------ Data records ------
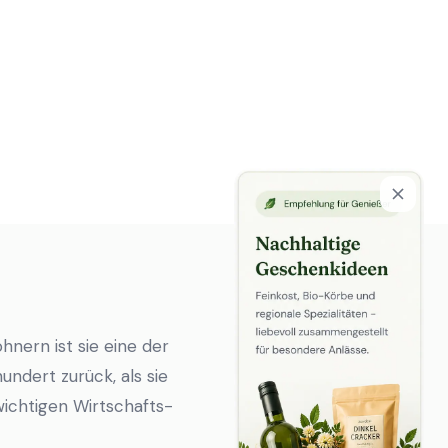
hnern ist sie eine der
undert zurück, als sie
wichtigen Wirtschafts-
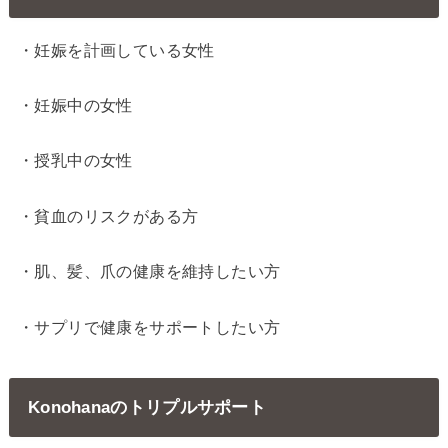
・妊娠を計画している女性
・妊娠中の女性
・授乳中の女性
・貧血のリスクがある方
・肌、髪、爪の健康を維持したい方
・サプリで健康をサポートしたい方
Konohanaのトリプルサポート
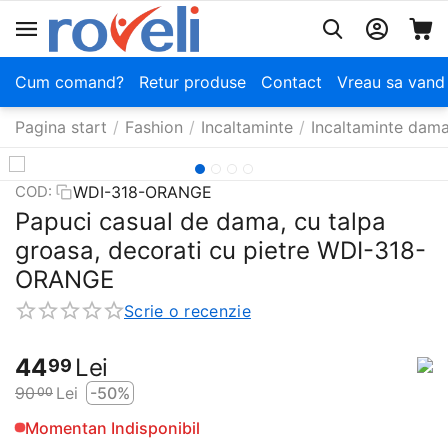
Cum comand?
Retur produse
Contact
Vreau sa vand
Pagina start
/
Fashion
/
Incaltaminte
/
Incaltaminte dam
WDI-318-ORANGE
COD:
​Papuci casual de dama, cu talpa
groasa, decorati cu pietre WDI-318-
ORANGE
Scrie o recenzie
44
Lei
99
90
Lei
-50%
00
Momentan Indisponibil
------
*Try it*: Every line of the material is to be quoted exactly, with no pictures carried over.

*Answer to the exercise*:
hnern ist sie eine der
undert zurück, als sie
wichtigen Wirtschafts-
・妊娠を計画している女性
・妊娠中の女性
・授乳中の女性
・貧血のリスクがある方
・肌、髪、爪の健康を維持したい方
・サプリで健康をサポートしたい方
Konohanaのトリプルサポート
Cum comand?
Retur produse
Contact
Vreau sa vand
Pagina start
/
Fashion
/
Incaltaminte
/
Incaltaminte dam
WDI-318-ORANGE
COD:
​Papuci casual de dama, cu talpa
groasa, decorati cu pietre WDI-318-
ORANGE
Scrie o recenzie
44
Lei
99
90
Lei
-50%
00
Momentan Indisponibil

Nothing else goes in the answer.